Un vrai marathon que ces week end qui commencent le vendredi.
Parfois c'est la fête aux jouets... ils sortent tous de leurs tiroirs. Ils s'étallent dans le salon ou la chambre. Un vrai deménagement. Quand à y retourner dedans, ils ont un peu de mal à le
faire.
Ses "je t'aime mamie", c'est pour noyer le poisson.
Que de pas dans cette maison. Heureusement que ce n'est pas un chateau.
Parfois il réveille maman, de son travail de nuit. Il ouvre sa chambre, pour un oeil y jeter. Il se glisse sous la couette... mais s'il insiste, les gronderies fusent. Il est en pleine forme.
Maman ne sait plus si elle est ici ou là bas. Je ris sous cape, mais je ne le lui dit.
Parfois, j'aimerais des week end évasions... j'en rêve souvent.
Mais puisque petit fils a besoin de moi, pour l'heure, me voilà coincée.

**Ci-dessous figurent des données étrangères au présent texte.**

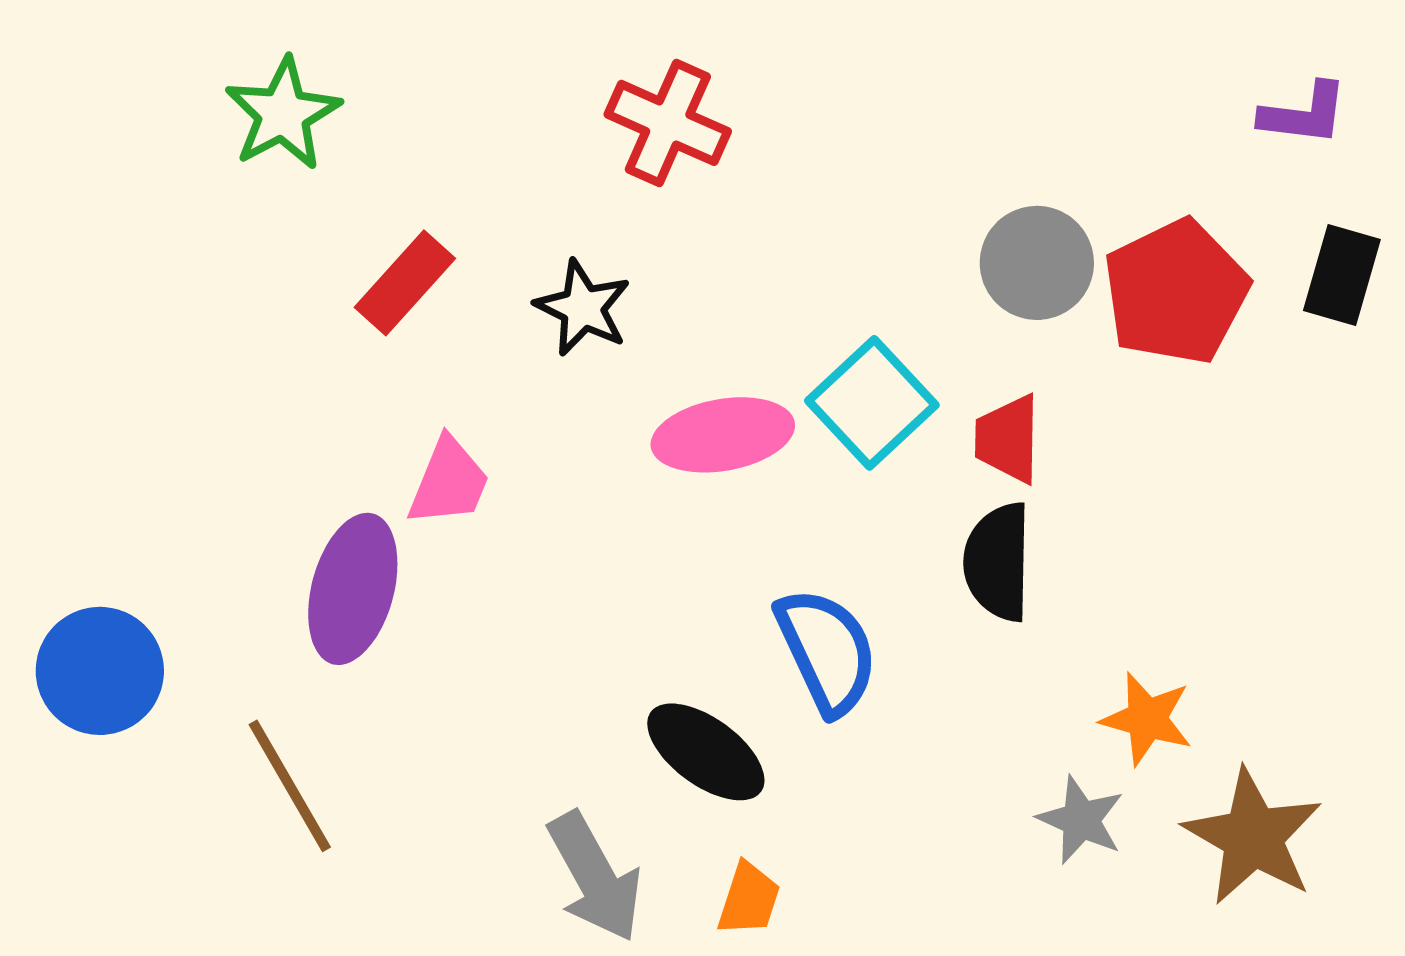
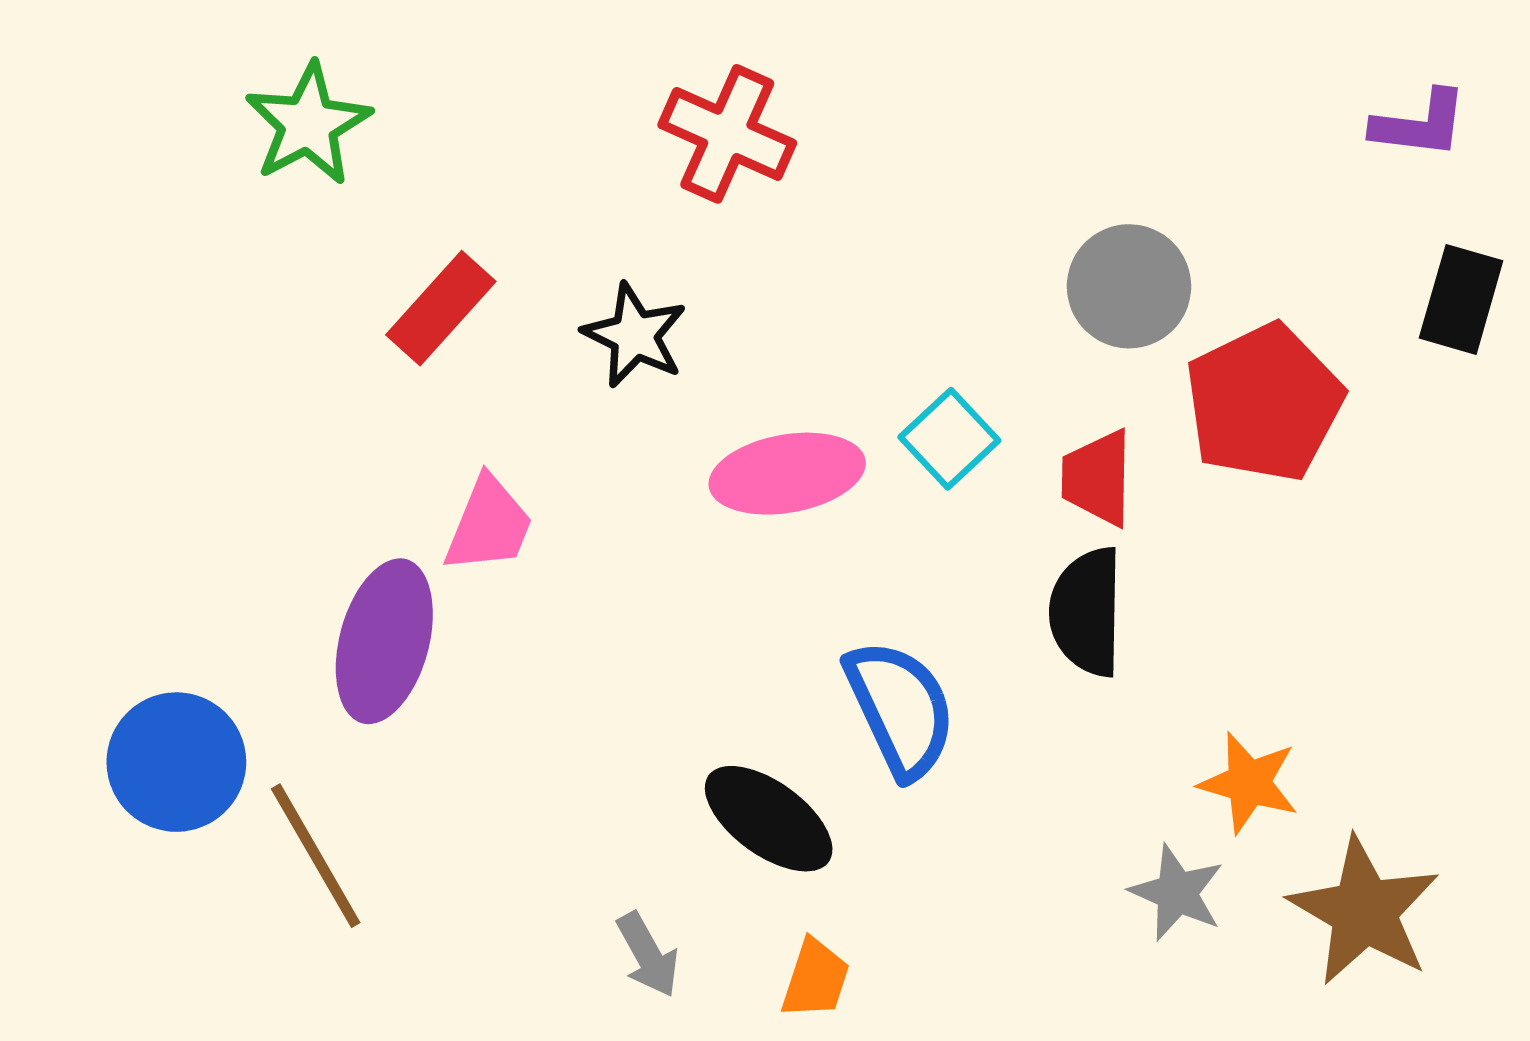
red pentagon: (1176, 292) -> (1264, 403), moved
cyan square: (872, 403) -> (949, 439), size x0.7
blue circle: (100, 671) -> (176, 762), moved
gray arrow: (595, 877) -> (648, 955), size x0.6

A toutes les grands-mères patience, des roses pour leurs journées tendresses...
Après avoir passé tous ces jours derniers à venir pour sa becquée quotidienne, notre bel oiseau commence à vouloir imposer sa présence d'une autre manière. Le voilà en terrain conquis, il passe
donc à l'étape suivante. De long en large, il mesure le balcon, sur ses petites pattes frêles. Il sautille de long en large. Son territoire semble être à son goût.
Comme d'habitude, alors qu'il fait encore nuit, il s'installe devant son restaurant personnel, pour picorer son premier repas. Mais je sens son regard noir souvent sur mes mouvements. Le bureau
où est instalé l'ordinateur se tient prêt de la baie vitrée, j'ai donc toujours un oeil sur l'espace qu'il occupe. Dès les premières lueurs je peux mieux l'observer, ce gourmand matinal. Il
repart après cela. Sans doute pour un rendez vous d'affaire.
Il ne revient qu'après un peu plus d'une heure d'absence. Il retourne vers sa mangeoire, sans doute pour voir si elle est encore là. Il tourne autour. Le voilà rassuré. Il recommence alors son
petit jeu d'aller et retour sur ce grand balcon. Puis je l'oublie un peu pour m'activer à la cuisine. C'est ainsi que j'ai pu remarquer que lorsque je me trouve devant la cuisinière ou de levier,
il m'observe, ce petit bout de poids plumes. Il se pose sur un coin de la longue jardinière, et entre deux brindilles d'herbes il me regarde bouger. Il se met à ma hauteur, tout de
même....
Il fait ses premiers pas dans mon monde de géants. Une façon pour lui de formuler son desir de me mieux connaitre ?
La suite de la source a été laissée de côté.